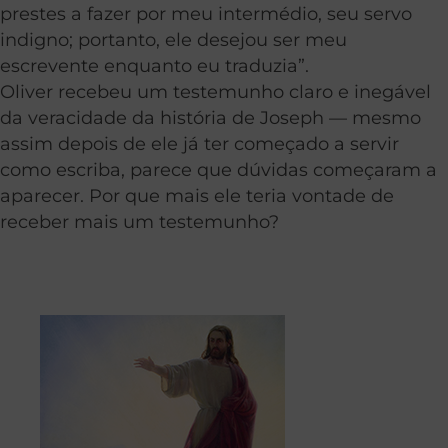
prestes a fazer por meu intermédio, seu servo
indigno; portanto, ele desejou ser meu
escrevente enquanto eu traduzia”.
Oliver recebeu um testemunho claro e inegável
da veracidade da história de Joseph — mesmo
assim depois de ele já ter começado a servir
como escriba, parece que dúvidas começaram a
aparecer. Por que mais ele teria vontade de
receber mais um testemunho?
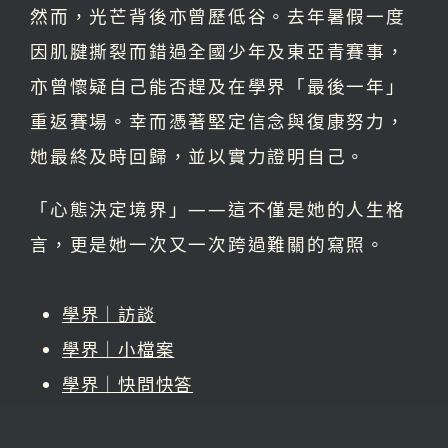
然而，光芒背後亦曾歷低谷。去年暑假一度
因肌腱撕裂而錯過全國少年及東亞青賽事，
亦曾懷疑自己能否趕及在學界「最後一年」
重返賽場。幸而憑著堅定信念與復康努力，
她最終及時回歸，並以實力證明自己。
「心態決定境界」——這不僅是她的人生格
言，更是她一次又一次跨過難關的寫照。
學界｜訪談
學界｜小檔案
學界｜快問快答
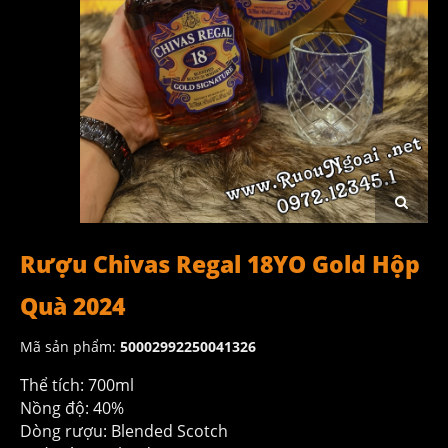
Rượu Chivas Regal 18YO Gold Hộp
Quà 2024
Mã sản phẩm:
50002992250041326
Thể tích: 700ml
Nồng độ: 40%
Dòng rượu: Blended Scotch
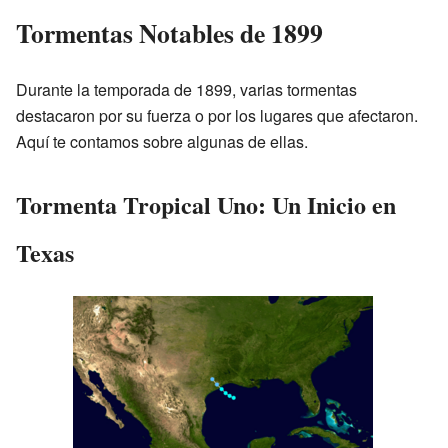
Tormentas Notables de 1899
Durante la temporada de 1899, varias tormentas
destacaron por su fuerza o por los lugares que afectaron.
Aquí te contamos sobre algunas de ellas.
Tormenta Tropical Uno: Un Inicio en
Texas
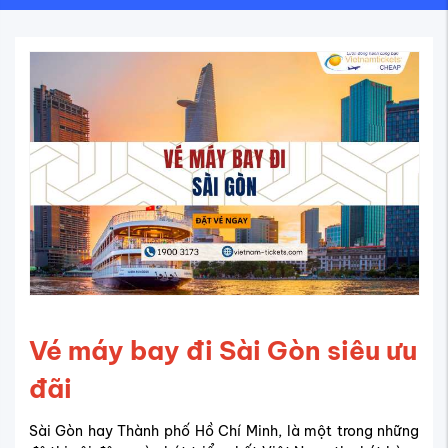
Vé máy bay đi Sài Gòn siêu ưu
đãi
Sài Gòn hay Thành phố Hồ Chí Minh, là một trong những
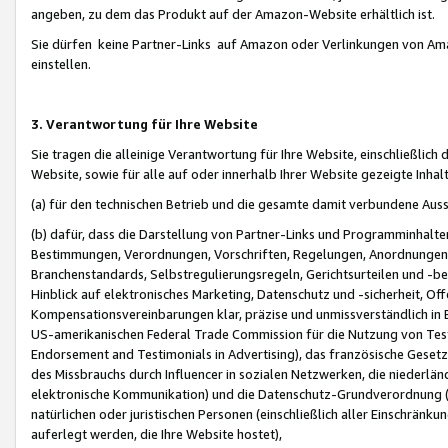
angeben, zu dem das Produkt auf der Amazon-Website erhältlich ist.
Sie dürfen keine Partner-Links auf Amazon oder Verlinkungen von Amazo
einstellen.
3. Verantwortung für Ihre Website
Sie tragen die alleinige Verantwortung für Ihre Website, einschließlich
Website, sowie für alle auf oder innerhalb Ihrer Website gezeigte Inhal
(a) für den technischen Betrieb und die gesamte damit verbundene Auss
(b) dafür, dass die Darstellung von Partner-Links und Programminhalte
Bestimmungen, Verordnungen, Vorschriften, Regelungen, Anordnungen, 
Branchenstandards, Selbstregulierungsregeln, Gerichtsurteilen und -be
Hinblick auf elektronisches Marketing, Datenschutz und -sicherheit, O
Kompensationsvereinbarungen klar, präzise und unmissverständlich in Ec
US-amerikanischen Federal Trade Commission für die Nutzung von Tes
Endorsement and Testimonials in Advertising), das französische Gese
des Missbrauchs durch Influencer in sozialen Netzwerken, die niederlän
elektronische Kommunikation) und die Datenschutz-Grundverordnung 
natürlichen oder juristischen Personen (einschließlich aller Einschränk
auferlegt werden, die Ihre Website hostet),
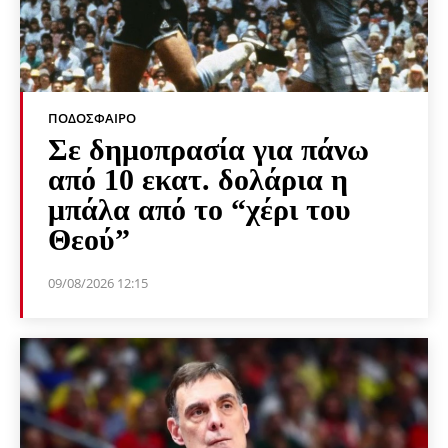
ΠΟΔΌΣΦΑΙΡΟ
Σε δημοπρασία για πάνω
από 10 εκατ. δολάρια η
μπάλα από το “χέρι του
Θεού”
09/08/2026 12:15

## EXERCISE
From the entries, work out how many lines include the word "Website", answering with the number only.

## SOLUTION TO THE EXERCISE
5